无心插柳柳成荫(第3/5页)

让改就改吧,问题是我改不动了。后来,军乐团转业的一位说相声的,名叫张庭萱,他以前说过相声《参观乐队》。张庭萱给我出主意,说他和马季很熟,并由他联系请马季帮忙给改。我想这段相声能请马季老师修改,太好不过了,也是求之不得的。

那时马季老师住在玉泉路铁道兵文工团里边。一天晚上,张庭萱带我拜访了马季,并说明来意。那是我第一次见到马季老师。马老师说他知道这段相声,也很喜欢这个段子,要不是自己年龄大了,他也会说这段相声的。马老师根据自己的经验,用了两个小时的时间,把这段相声修改好。后来,社会上使用的标准版的《师傅和我》就是由马老师改的那个版本,由北京曲艺团王谦祥和史文惠合说,首钢则由章为和杨光喜合说。这已成了历史。

通过写相声《师傅和我》,我在相声圈子里开始小有名气。

在写完《师傅和我》以后,为了完成上面的任务我又写了一段相声《炉前钟声》。那时候生活都很艰苦,马季、唐杰忠、赵连甲三位老师,大冬天的坐卡车到中山音乐堂看这个相声的演出,给了我很大的鼓励。

糊里糊涂出了名

我写了第一段相声《师傅和我》后,北京市文化小组一有什么活动,总要叫首钢宣传队出一段相声,那时好像就是一个硬任务。有了任务,上面找首钢,首钢就得找我,我也不得不写,就这样我成了写相声的了。

回头想来,我觉得业余宣传队很锻炼人。当时的人思想很单一,没有什么名利问题束缚。做什么都靠自觉的意识,我这人做事一向认真,有任务就接,写就要把节目搞好。
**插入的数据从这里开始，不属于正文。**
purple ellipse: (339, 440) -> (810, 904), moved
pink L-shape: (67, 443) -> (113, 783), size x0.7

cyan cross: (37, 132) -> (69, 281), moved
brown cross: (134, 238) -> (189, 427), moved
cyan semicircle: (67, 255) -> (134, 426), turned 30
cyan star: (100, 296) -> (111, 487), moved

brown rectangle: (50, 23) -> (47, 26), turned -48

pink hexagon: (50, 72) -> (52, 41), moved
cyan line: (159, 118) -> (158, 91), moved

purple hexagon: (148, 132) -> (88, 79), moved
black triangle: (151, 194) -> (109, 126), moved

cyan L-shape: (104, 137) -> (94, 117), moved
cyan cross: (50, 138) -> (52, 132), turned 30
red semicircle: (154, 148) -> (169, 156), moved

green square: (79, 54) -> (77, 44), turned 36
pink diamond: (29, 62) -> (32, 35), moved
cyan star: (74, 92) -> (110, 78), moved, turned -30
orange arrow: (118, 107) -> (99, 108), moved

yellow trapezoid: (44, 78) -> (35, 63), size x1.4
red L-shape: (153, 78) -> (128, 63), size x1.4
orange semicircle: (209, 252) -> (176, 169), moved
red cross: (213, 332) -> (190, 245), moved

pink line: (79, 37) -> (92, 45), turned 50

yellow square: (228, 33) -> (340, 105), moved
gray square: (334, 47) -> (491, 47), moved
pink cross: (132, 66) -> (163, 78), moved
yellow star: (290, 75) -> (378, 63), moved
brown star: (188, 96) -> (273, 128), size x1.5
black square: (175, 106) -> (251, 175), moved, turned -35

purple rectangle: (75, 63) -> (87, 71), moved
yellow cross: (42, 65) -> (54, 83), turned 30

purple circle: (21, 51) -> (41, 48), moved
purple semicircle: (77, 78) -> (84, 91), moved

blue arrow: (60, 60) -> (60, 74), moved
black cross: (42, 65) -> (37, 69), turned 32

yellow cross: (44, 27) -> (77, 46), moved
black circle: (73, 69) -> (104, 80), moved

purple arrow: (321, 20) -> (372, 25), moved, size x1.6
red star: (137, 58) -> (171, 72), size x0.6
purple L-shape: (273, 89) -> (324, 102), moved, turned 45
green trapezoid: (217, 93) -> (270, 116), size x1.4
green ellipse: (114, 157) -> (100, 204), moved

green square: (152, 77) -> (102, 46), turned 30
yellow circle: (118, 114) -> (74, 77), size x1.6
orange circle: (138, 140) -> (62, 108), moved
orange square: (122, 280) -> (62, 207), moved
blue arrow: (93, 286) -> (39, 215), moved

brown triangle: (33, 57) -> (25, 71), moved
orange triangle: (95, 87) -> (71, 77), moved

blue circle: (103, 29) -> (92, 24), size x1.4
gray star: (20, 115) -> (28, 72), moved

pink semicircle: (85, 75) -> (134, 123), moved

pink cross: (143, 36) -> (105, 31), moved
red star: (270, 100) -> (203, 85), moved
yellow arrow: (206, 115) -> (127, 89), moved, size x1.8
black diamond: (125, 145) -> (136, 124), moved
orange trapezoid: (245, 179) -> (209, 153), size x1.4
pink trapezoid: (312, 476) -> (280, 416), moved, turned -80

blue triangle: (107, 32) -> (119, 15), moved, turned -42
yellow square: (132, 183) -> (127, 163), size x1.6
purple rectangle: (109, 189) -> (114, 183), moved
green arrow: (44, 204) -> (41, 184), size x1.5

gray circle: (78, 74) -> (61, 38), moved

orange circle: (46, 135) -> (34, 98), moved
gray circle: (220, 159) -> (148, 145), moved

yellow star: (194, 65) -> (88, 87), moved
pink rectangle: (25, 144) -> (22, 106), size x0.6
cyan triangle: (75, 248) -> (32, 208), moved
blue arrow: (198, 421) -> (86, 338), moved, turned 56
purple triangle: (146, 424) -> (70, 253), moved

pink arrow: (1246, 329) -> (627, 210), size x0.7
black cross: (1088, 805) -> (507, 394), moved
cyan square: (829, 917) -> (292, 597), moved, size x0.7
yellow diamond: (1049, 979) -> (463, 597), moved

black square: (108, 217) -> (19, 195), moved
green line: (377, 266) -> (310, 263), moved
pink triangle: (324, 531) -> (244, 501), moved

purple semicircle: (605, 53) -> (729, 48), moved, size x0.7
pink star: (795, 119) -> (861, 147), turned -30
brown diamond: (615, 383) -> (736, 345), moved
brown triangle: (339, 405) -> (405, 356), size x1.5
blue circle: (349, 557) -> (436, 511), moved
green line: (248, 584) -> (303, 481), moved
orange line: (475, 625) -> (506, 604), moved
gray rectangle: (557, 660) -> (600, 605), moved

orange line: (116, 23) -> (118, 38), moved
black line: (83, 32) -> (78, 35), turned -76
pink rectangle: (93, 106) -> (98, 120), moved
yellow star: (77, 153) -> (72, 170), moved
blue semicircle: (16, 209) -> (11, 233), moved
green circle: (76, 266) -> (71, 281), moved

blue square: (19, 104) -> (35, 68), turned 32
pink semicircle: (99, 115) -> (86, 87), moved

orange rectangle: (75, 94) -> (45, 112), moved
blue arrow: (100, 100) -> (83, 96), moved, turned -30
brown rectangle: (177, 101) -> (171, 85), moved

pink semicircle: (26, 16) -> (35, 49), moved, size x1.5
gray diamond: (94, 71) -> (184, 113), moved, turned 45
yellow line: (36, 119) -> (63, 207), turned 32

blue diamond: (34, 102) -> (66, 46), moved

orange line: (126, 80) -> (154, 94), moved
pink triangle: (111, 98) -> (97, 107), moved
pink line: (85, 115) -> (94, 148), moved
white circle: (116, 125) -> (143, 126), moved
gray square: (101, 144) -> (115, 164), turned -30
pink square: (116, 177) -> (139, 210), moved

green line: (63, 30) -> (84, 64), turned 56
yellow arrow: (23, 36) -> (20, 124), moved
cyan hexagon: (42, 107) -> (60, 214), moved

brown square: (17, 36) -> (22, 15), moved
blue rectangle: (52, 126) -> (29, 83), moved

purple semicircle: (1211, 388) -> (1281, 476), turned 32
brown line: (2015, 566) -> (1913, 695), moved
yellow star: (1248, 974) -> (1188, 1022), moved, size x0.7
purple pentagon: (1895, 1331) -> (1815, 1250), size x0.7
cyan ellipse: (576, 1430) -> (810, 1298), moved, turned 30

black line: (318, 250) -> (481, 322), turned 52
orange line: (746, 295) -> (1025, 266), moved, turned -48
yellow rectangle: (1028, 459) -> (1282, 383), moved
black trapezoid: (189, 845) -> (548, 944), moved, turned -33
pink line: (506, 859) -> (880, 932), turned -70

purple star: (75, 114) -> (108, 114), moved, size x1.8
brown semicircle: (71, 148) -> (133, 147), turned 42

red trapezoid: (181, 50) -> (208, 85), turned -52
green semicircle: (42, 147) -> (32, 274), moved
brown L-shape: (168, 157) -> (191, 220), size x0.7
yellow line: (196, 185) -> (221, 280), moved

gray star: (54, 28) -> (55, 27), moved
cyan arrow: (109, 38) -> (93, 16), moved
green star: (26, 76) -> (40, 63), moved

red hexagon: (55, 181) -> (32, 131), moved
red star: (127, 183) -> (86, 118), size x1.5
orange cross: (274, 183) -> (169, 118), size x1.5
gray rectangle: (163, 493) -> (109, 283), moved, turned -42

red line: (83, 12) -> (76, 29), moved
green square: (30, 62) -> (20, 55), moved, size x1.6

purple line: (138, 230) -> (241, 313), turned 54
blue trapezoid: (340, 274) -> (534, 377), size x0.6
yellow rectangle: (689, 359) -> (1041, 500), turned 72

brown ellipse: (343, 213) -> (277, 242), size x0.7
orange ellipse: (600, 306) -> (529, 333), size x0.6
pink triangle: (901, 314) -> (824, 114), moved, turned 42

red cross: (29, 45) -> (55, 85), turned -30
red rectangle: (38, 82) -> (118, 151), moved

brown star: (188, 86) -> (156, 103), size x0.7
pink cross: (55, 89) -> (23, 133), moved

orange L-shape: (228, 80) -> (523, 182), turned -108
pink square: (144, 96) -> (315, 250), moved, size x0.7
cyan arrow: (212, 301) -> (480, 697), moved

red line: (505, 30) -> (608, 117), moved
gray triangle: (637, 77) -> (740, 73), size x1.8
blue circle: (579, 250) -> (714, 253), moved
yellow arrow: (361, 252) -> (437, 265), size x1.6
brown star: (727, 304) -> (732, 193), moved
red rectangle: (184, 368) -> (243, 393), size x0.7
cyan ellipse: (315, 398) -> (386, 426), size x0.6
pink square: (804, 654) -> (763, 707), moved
后来我觉得老在首钢宣传队也不是常事,因为当时业余宣传队演员的人事关系都在班组。总不回去,从车间到班组的人多少有一些看法。当然不是对本人有意见,而是站着一个名额,不给基层干活,人家总希望将此人调走,减轻基层的负担。尤其是升级,你占着一个名额,人家给你升不升?要是拿你做分母,你干了那么多宣传工作不是白干了?给你升你根本就没在班组,人家在班组干活的能没有意见?事实上也出现了这个问题。有一次升级,因为受人员限制,班里没有考虑给我升级,班长的意思是如果给我升级,上面可以特别给一个名额。上面领导当然不会像班长那么考虑问题,工作要干,宣传也要干,硬是批评班长思想狭隘,给我升了一级,搞得班长很别扭,我也很尴尬。

因为我从专业下来,要说有瘾说不通,有瘾不在专业团体干非要回首钢干什么?再说,我也不愁干活,1958年我到首钢学徒学的就是卷线工。后来又到北京冶金专科学校学习,学的是电装专业,有实践也有一定理论,回去干活也不是什么大问题。终究业余宣传队不是长久之地,我下决心回到基层动力厂干我的老本行卷线工。

本来想金盆洗手不再干了,谁承想回到动力厂还是外甥打灯笼——照旧。原来动力厂也有一个业余宣传队,虽说不像首钢公司宣传队那样成年累月脱产搞宣传,但是逢年过节还是要搞。而且,基层单位力量薄弱,不像首钢公司宣传队人才那么多,很多节目都要靠我亲自来完成,本来想躲轻省,没想到担子更重了。

从此,我就像一名全能选手,什么都得干,每次搞节目都要利用我的全身武艺来完成一台创作。要写一段相声,一段快板书,一段坐唱,舞蹈我虽然不懂,但也要有个创意,音乐我也要写,还要辅导一段戏剧清唱,演出时我自己还要吹一个笛子独奏。我从首钢这个大公司回到分厂里,结果也没闲着,一天到晚躲不开,累出一身的病,最终累得吐了血。